Dataset entries:
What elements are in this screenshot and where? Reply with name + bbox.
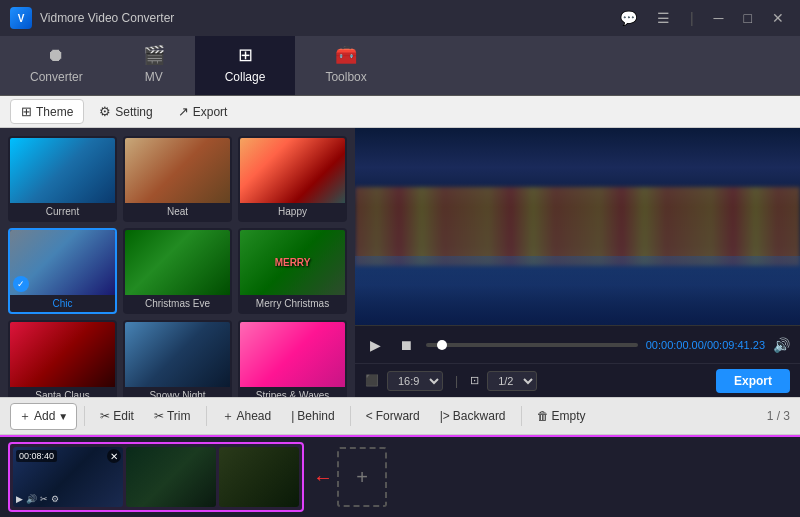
tab-converter[interactable]: ⏺ Converter xyxy=(0,36,113,95)
merry-thumbnail: MERRY xyxy=(240,230,345,295)
split-icon: ⊡ xyxy=(470,374,479,387)
play-button[interactable]: ▶ xyxy=(365,334,386,356)
edit-icon: ✂ xyxy=(100,409,110,423)
separator3 xyxy=(350,406,351,426)
chic-label: Chic xyxy=(52,298,72,309)
edit-clip1-icon[interactable]: ⚙ xyxy=(51,494,59,504)
export-sub-label: Export xyxy=(193,105,228,119)
empty-button[interactable]: 🗑 Empty xyxy=(529,405,594,427)
separator1 xyxy=(84,406,85,426)
ratio-select[interactable]: 16:9 xyxy=(387,371,443,391)
theme-chic[interactable]: ✓ Chic xyxy=(8,228,117,314)
divider1: | xyxy=(455,374,458,388)
add-clip-button[interactable]: + xyxy=(337,447,387,507)
backward-button[interactable]: |> Backward xyxy=(432,405,514,427)
theme-current[interactable]: Current xyxy=(8,136,117,222)
separator2 xyxy=(206,406,207,426)
aspect-ratio-icon: ⬛ xyxy=(365,374,379,387)
ahead-button[interactable]: ＋ Ahead xyxy=(214,404,280,429)
clip1-close[interactable]: ✕ xyxy=(107,449,121,463)
collage-icon: ⊞ xyxy=(238,44,253,66)
add-label: Add xyxy=(34,409,55,423)
export-sub-button[interactable]: ↗ Export xyxy=(168,100,238,123)
split-select[interactable]: 1/2 xyxy=(487,371,537,391)
theme-snowy[interactable]: Snowy Night xyxy=(123,320,232,397)
setting-button[interactable]: ⚙ Setting xyxy=(89,100,162,123)
add-clip-icon: + xyxy=(356,466,368,489)
export-button[interactable]: Export xyxy=(716,369,790,393)
trim-label: Trim xyxy=(167,409,191,423)
christmas-thumbnail xyxy=(125,230,230,295)
snowy-thumbnail xyxy=(125,322,230,387)
clip-3[interactable] xyxy=(219,447,299,507)
behind-button[interactable]: | Behind xyxy=(283,405,343,427)
snowy-label: Snowy Night xyxy=(149,390,205,397)
toolbox-icon: 🧰 xyxy=(335,44,357,66)
theme-grid: Current Neat Happy ✓ Chic Christmas Eve xyxy=(8,136,347,397)
theme-stripes[interactable]: Stripes & Waves xyxy=(238,320,347,397)
add-button[interactable]: ＋ Add ▼ xyxy=(10,403,77,430)
close-button[interactable]: ✕ xyxy=(766,8,790,28)
arrow-icon: ← xyxy=(313,466,333,489)
theme-label: Theme xyxy=(36,105,73,119)
theme-happy[interactable]: Happy xyxy=(238,136,347,222)
clip-2[interactable] xyxy=(126,447,216,507)
santa-thumbnail xyxy=(10,322,115,387)
tab-converter-label: Converter xyxy=(30,70,83,84)
page-counter: 1 / 3 xyxy=(767,409,790,423)
neat-thumbnail xyxy=(125,138,230,203)
sub-toolbar: ⊞ Theme ⚙ Setting ↗ Export xyxy=(0,96,800,128)
clip1-controls: ▶ 🔊 ✂ ⚙ xyxy=(16,494,59,504)
forward-button[interactable]: < Forward xyxy=(358,405,428,427)
backward-label: Backward xyxy=(453,409,506,423)
stop-button[interactable]: ⏹ xyxy=(394,334,418,356)
window-controls[interactable]: 💬 ☰ | ─ □ ✕ xyxy=(614,8,790,28)
theme-christmas[interactable]: Christmas Eve xyxy=(123,228,232,314)
theme-icon: ⊞ xyxy=(21,104,32,119)
current-label: Current xyxy=(46,206,79,217)
crop-clip1-icon[interactable]: ✂ xyxy=(40,494,48,504)
tab-mv[interactable]: 🎬 MV xyxy=(113,36,195,95)
add-icon: ＋ xyxy=(19,408,31,425)
forward-icon: < xyxy=(366,409,373,423)
add-dropdown-icon[interactable]: ▼ xyxy=(58,411,68,422)
app-title: Vidmore Video Converter xyxy=(40,11,174,25)
tab-collage-label: Collage xyxy=(225,70,266,84)
preview-video xyxy=(355,128,800,325)
neat-label: Neat xyxy=(167,206,188,217)
tab-toolbox[interactable]: 🧰 Toolbox xyxy=(295,36,396,95)
stripes-thumbnail xyxy=(240,322,345,387)
menu-icon[interactable]: ☰ xyxy=(651,8,676,28)
play-clip1-icon[interactable]: ▶ xyxy=(16,494,23,504)
setting-icon: ⚙ xyxy=(99,104,111,119)
trim-button[interactable]: ✂ Trim xyxy=(146,405,199,427)
theme-button[interactable]: ⊞ Theme xyxy=(10,99,84,124)
behind-label: Behind xyxy=(297,409,334,423)
tab-collage[interactable]: ⊞ Collage xyxy=(195,36,296,95)
minimize-button[interactable]: ─ xyxy=(708,8,730,28)
progress-bar[interactable] xyxy=(426,343,638,347)
separator4 xyxy=(521,406,522,426)
volume-icon[interactable]: 🔊 xyxy=(773,337,790,353)
bottom-toolbar: ＋ Add ▼ ✂ Edit ✂ Trim ＋ Ahead | Behind <… xyxy=(0,397,800,435)
theme-santa[interactable]: Santa Claus xyxy=(8,320,117,397)
clip-1[interactable]: 00:08:40 ✕ ▶ 🔊 ✂ ⚙ xyxy=(13,447,123,507)
behind-icon: | xyxy=(291,409,294,423)
tab-mv-label: MV xyxy=(145,70,163,84)
maximize-button[interactable]: □ xyxy=(738,8,758,28)
chat-icon[interactable]: 💬 xyxy=(614,8,643,28)
current-thumbnail xyxy=(10,138,115,203)
ahead-icon: ＋ xyxy=(222,408,234,425)
merry-label: Merry Christmas xyxy=(256,298,329,309)
separator-line: | xyxy=(684,8,700,28)
volume-clip1-icon[interactable]: 🔊 xyxy=(26,494,37,504)
mv-icon: 🎬 xyxy=(143,44,165,66)
ahead-label: Ahead xyxy=(237,409,272,423)
theme-merry[interactable]: MERRY Merry Christmas xyxy=(238,228,347,314)
backward-icon: |> xyxy=(440,409,450,423)
edit-button[interactable]: ✂ Edit xyxy=(92,405,142,427)
theme-neat[interactable]: Neat xyxy=(123,136,232,222)
time-display: 00:00:00.00/00:09:41.23 xyxy=(646,339,765,351)
main-nav: ⏺ Converter 🎬 MV ⊞ Collage 🧰 Toolbox xyxy=(0,36,800,96)
progress-handle[interactable] xyxy=(437,340,447,350)
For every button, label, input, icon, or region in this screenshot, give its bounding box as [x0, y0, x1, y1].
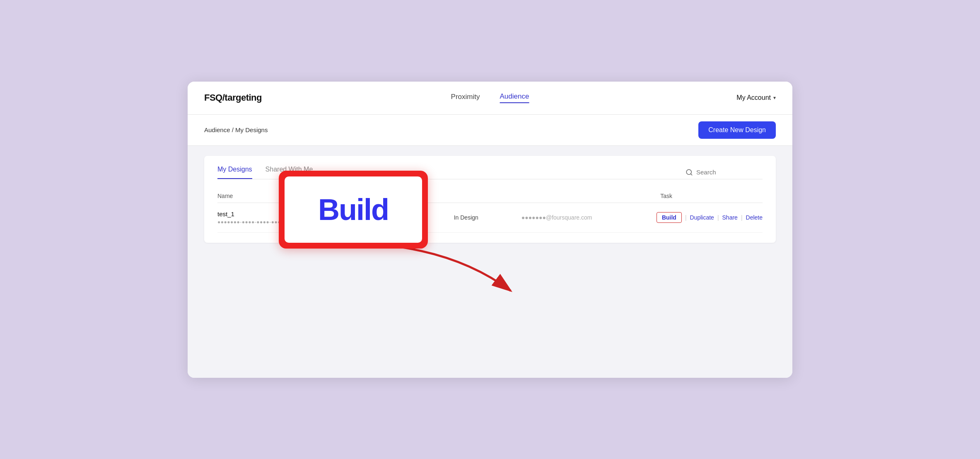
delete-link[interactable]: Delete [746, 214, 763, 221]
duplicate-link[interactable]: Duplicate [690, 214, 714, 221]
col-status [456, 193, 524, 199]
nav-audience[interactable]: Audience [500, 92, 529, 103]
chevron-down-icon: ▾ [773, 95, 776, 101]
designs-card: My Designs Shared With Me Name Task [204, 156, 776, 243]
nav-proximity[interactable]: Proximity [451, 93, 480, 103]
svg-line-1 [690, 174, 692, 175]
col-task: Task [660, 193, 763, 199]
account-label: My Account [736, 94, 771, 101]
app-logo: FSQ/targeting [204, 92, 262, 103]
tab-group: My Designs Shared With Me [217, 166, 313, 179]
header: FSQ/targeting Proximity Audience My Acco… [188, 82, 792, 115]
design-date: Feb 14, 2024 [352, 214, 454, 221]
main-window: FSQ/targeting Proximity Audience My Acco… [188, 82, 792, 378]
content-area: My Designs Shared With Me Name Task [188, 146, 792, 378]
share-link[interactable]: Share [722, 214, 738, 221]
col-date [354, 193, 456, 199]
breadcrumb-bar: Audience / My Designs Create New Design [188, 115, 792, 146]
design-name: test_1 [217, 210, 352, 217]
tab-my-designs[interactable]: My Designs [217, 166, 252, 179]
search-input[interactable] [696, 169, 763, 176]
breadcrumb: Audience / My Designs [204, 126, 268, 133]
account-menu[interactable]: My Account ▾ [736, 94, 776, 101]
tab-shared-with-me[interactable]: Shared With Me [266, 166, 313, 179]
row-actions: Build | Duplicate | Share | Delete [657, 212, 763, 223]
row-name-cell: test_1 ●●●●●●●-●●●●-●●●●-●●●●-●●●●●●●●●●… [217, 210, 352, 225]
col-name: Name [217, 193, 354, 199]
table-row: test_1 ●●●●●●●-●●●●-●●●●-●●●●-●●●●●●●●●●… [217, 203, 763, 233]
search-icon [686, 169, 693, 176]
table-header: Name Task [217, 189, 763, 203]
design-owner-email: ●●●●●●●@foursquare.com [521, 214, 657, 221]
search-box [686, 169, 763, 176]
create-new-design-button[interactable]: Create New Design [698, 121, 776, 139]
callout-arrow [378, 237, 519, 303]
col-owner [524, 193, 660, 199]
main-nav: Proximity Audience [451, 92, 529, 103]
design-id: ●●●●●●●-●●●●-●●●●-●●●●-●●●●●●●●●●● [217, 219, 352, 225]
design-status: In Design [454, 214, 521, 221]
tabs-row: My Designs Shared With Me [217, 166, 763, 179]
build-button[interactable]: Build [657, 212, 682, 223]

What needs to be done:
Every line above that holds the string "window" should be returned.

Task response:
window-controls[interactable]: 💬 ☰ | ─ □ ✕ xyxy=(614,8,790,28)
main-window: FSQ/targeting Proximity Audience My Acco… [188, 82, 792, 378]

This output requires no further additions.